# Data section
++++++
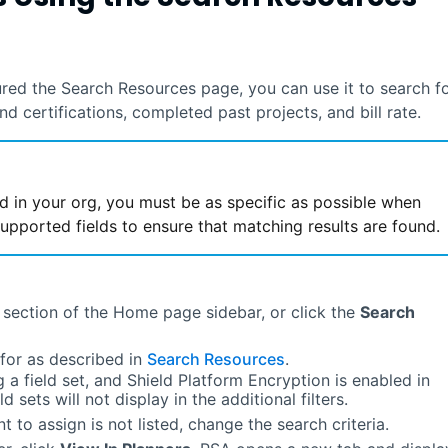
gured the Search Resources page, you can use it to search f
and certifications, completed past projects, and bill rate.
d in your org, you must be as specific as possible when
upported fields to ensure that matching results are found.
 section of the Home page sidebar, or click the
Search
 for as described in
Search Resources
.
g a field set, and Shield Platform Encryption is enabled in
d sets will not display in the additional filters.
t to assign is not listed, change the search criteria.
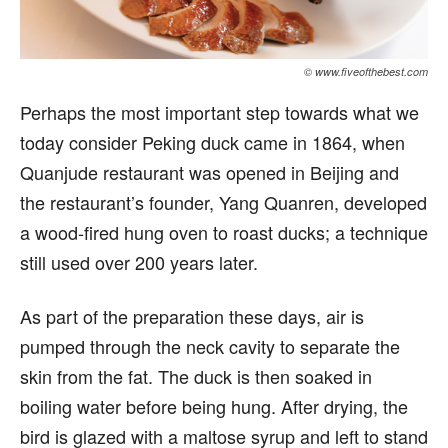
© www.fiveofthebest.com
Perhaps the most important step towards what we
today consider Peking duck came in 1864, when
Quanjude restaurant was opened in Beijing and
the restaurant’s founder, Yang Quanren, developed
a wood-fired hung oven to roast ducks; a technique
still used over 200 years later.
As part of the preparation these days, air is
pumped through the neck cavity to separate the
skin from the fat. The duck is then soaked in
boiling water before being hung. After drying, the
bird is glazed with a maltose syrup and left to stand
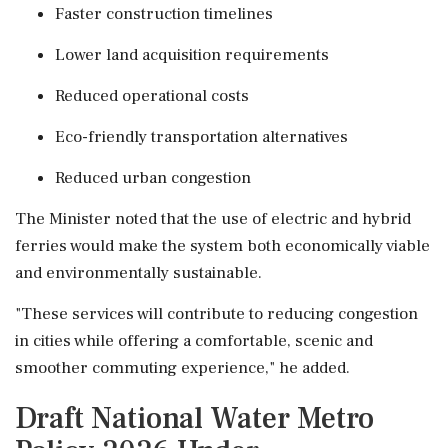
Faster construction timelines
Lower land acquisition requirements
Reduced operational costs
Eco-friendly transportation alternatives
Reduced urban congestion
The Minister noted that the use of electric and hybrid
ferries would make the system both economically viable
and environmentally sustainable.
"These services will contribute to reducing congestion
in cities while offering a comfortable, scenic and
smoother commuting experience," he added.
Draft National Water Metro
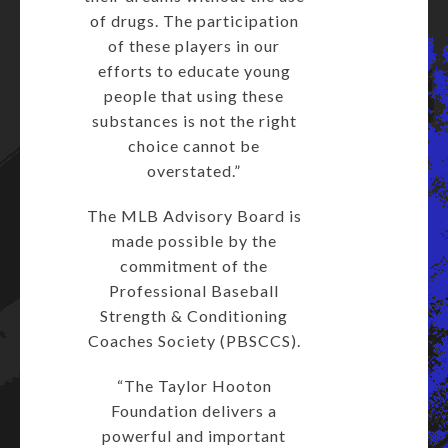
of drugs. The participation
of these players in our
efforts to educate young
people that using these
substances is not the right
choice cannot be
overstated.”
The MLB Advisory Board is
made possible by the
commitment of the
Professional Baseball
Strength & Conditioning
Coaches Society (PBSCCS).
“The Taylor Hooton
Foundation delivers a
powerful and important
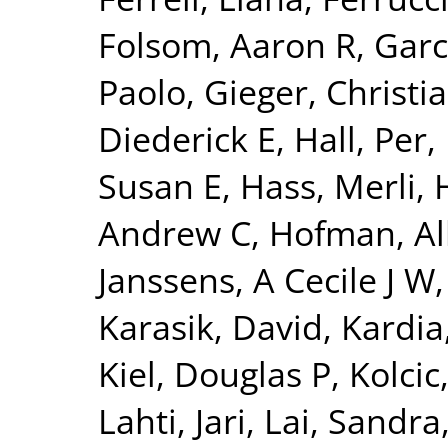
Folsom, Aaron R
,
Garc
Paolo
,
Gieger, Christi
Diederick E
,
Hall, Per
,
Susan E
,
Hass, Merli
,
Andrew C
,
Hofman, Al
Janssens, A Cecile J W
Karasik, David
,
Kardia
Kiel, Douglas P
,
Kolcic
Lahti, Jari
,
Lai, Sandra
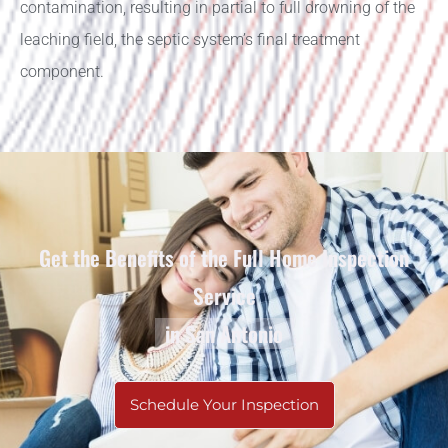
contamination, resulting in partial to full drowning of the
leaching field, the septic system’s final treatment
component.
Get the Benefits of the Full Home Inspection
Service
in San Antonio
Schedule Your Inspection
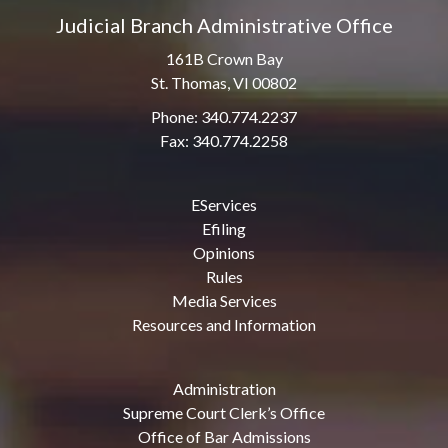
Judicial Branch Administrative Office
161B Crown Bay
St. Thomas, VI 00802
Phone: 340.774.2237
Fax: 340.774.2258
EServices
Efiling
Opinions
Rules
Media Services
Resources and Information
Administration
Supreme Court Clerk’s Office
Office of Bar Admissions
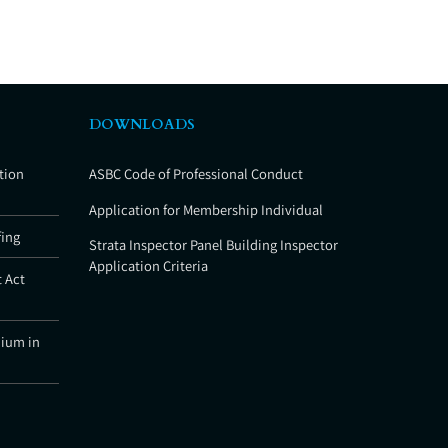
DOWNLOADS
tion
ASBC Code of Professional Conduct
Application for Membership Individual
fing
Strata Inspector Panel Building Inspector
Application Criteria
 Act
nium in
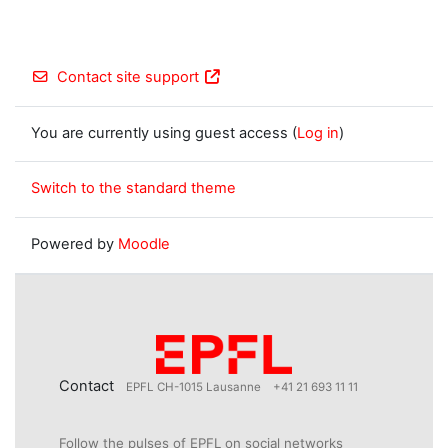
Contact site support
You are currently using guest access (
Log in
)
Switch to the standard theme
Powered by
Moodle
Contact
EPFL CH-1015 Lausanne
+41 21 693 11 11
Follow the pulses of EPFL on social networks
++++++
# Activity
Copy, from the lines above, each one that holds "EPFL".

# Finished exercise
EPFL CH-1015 Lausanne
Follow the pulses of EPFL on social networks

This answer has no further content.